No faith could exist unless it grappled with death. Through worshippers’ questions, deathbed visitations, illnesses, burials, every druid on every world or between worlds built a theory of the beyond. Griffin had once thought he didn’t much like to ponder it. “It’s far on the other side of what we should spend all our time concerned with, the dangerously present,” he’d say to anyone who asked. If pressed, he’d repeat the standard line that death was the catalyst which allowed life to exist.

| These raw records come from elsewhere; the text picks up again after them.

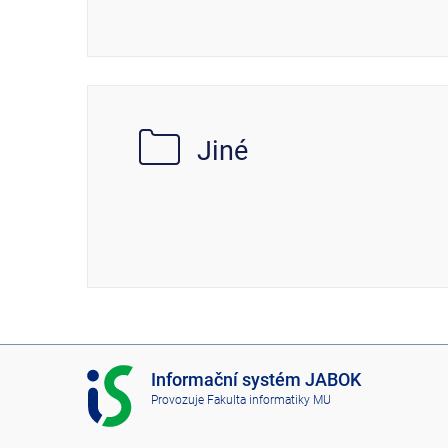
Jiné
I
Informační systém JABOK
S
Provozuje
Fakulta informatiky MU
J
A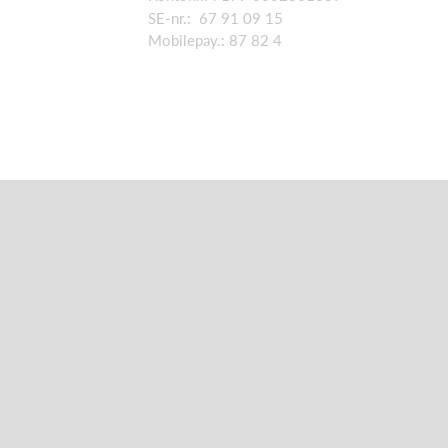
SE-nr.: 67 91 09 15
Mobilepay.: 87 82 4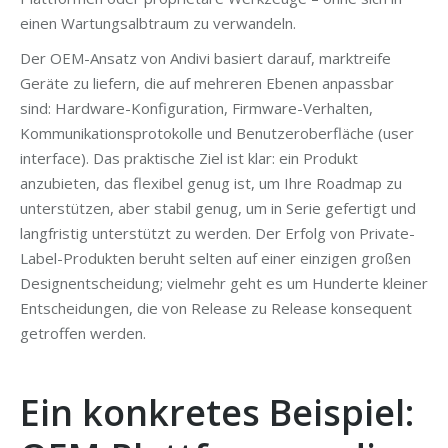
einen Wartungsalbtraum zu verwandeln.
Der OEM-Ansatz von Andivi basiert darauf, marktreife
Geräte zu liefern, die auf mehreren Ebenen anpassbar
sind: Hardware-Konfiguration, Firmware-Verhalten,
Kommunikationsprotokolle und Benutzeroberfläche (user
interface). Das praktische Ziel ist klar: ein Produkt
anzubieten, das flexibel genug ist, um Ihre Roadmap zu
unterstützen, aber stabil genug, um in Serie gefertigt und
langfristig unterstützt zu werden. Der Erfolg von Private-
Label-Produkten beruht selten auf einer einzigen großen
Designentscheidung; vielmehr geht es um Hunderte kleiner
Entscheidungen, die von Release zu Release konsequent
getroffen werden.
Ein konkretes Beispiel: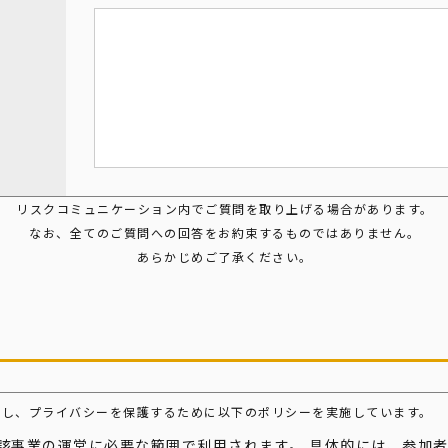
て
リスクコミュニケーション内でご質問を取り上げる場合があります。
なお、全てのご質問への回答をお約束するものではありません。
あらかじめご了承ください。
理し、プライバシーを保護するために以下のポリシーを実施しています。
当該事業の運営に必要な範囲で利用されます。 具体的には、参加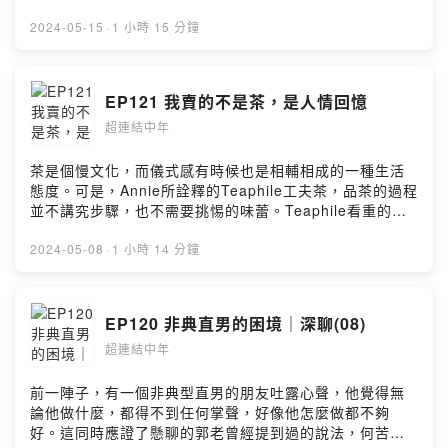
分享直接劇情暴雷。有看過的聽友，也還請跟我們分享你
們的體驗心得與想法。本集摘要：回應聽友對於即期品一
2024-05-15
·
1 小時 15 分鐘
律報廢的看法終點與起點之間的一場旅程在這裡，中年男
子張西恩跟中年女子莫以，用輕鬆的口吻聊聊生活大小
事、宅新聞和豆知識，以幽默的方式在這些故事中找到連
EP121 我賣的不是茶，是人情回憶
結點。FB：超連結中年
超連結中年
https://www.facebook.com/hyperlinkmillennialsQA ：
意見回饋投稿區
https://forms.gle/LJHFtdDNNFGEB4Nw5Powered by
茶是個慢文化，而儀式感有時候也是相輔相成的一種生活
Firstory Hosting
態度。可是，Annie所詮釋的Teaphile工夫茶，品茶的過程
並不講究步驟，也不需要挑惕的味蕾。Teaphile看重的是
人與人之間為彼此留下一刻鐘，好好的在品茶的過程中聯
繫感情。於是，茶的溫度也傳遞了人情的溫暖。之前邀請
2024-05-08
·
1 小時 14 分鐘
Annie和Rae來討論的話題往往跟父權與性別標籤有關。這
一集我們不談性別議題，我們來好好深聊一下Annie開創品
牌Teaphile在灣區賣茶葉的故事。一起體驗與了解什麼是
EP120 非典直男的困境｜深聊(08)
工夫茶。本集摘要：工夫茶東方與西方茶葉典故水火氣具
超連結中年
品茶慢文化儀式感擺攤與茶會人情與緣分Teaphilelife在這
裡，中年男子張西恩跟中年女子莫以，用輕鬆的口吻聊聊
生活大小事、宅新聞和豆知識，以幽默的方式在這些故事
前一陣子，有一個非典型直男的朋友吐露心聲，他覺得無
中找到連結點。FB：超連結中年
論他做什麼，都得不到任何掌聲，好像他怎麼做都不夠
https://www.facebook.com/hyperlinkmillennialsQA ：
好。這同時應證了懸聊的郭老曾經提到過的說法，何苦若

Here on this roof, facing a hard horizon drawn across his future, he was forced to admit that neither of these statements was accurate. They might be the beliefs of Griffin O’Farrell, but Griffin was only the mask worn by Aderyn Mor. And the seabird had only one consistent thought about his death.
“It will be in the presence of the gods.”
Tick pondered as though Griffin’s words had been some koan, instead of a statement of fact. “Aren’t we always in the presence of gods?” she asked.
“Aye, ancient gods who’ve grown too big to speak languages mortals can hear. I’ve never minded that. They wouldn’t be gods if they could speak to mortals. But there’s one moment that has always obsessed me.” His fingers brushed the carvings of bear and salmon and wolf. “When are gods born? What are their birth cries?”
Tick drew out each word, perhaps wary of its impact. “If you could see that…you’d rest easy?”
“I would only need a few questions answered. If you are willing.”
He regretted having to ask Tick for help. She said yes right away, glad to have a tangible way to assist, but Griffin knew he’d sucked out some of her light. Seabird was the perfect name for him, the dwarf albatross the perfect totem: he was an Ancient Mariner, and Tick his Wedding-Guest. When Griffin departed for the spaceport three days later, and all the grove house turned out to bid him farewell, his eyes lingered on Tick at the back of the crowd, a sadder and a wiser woman through no fault of her own.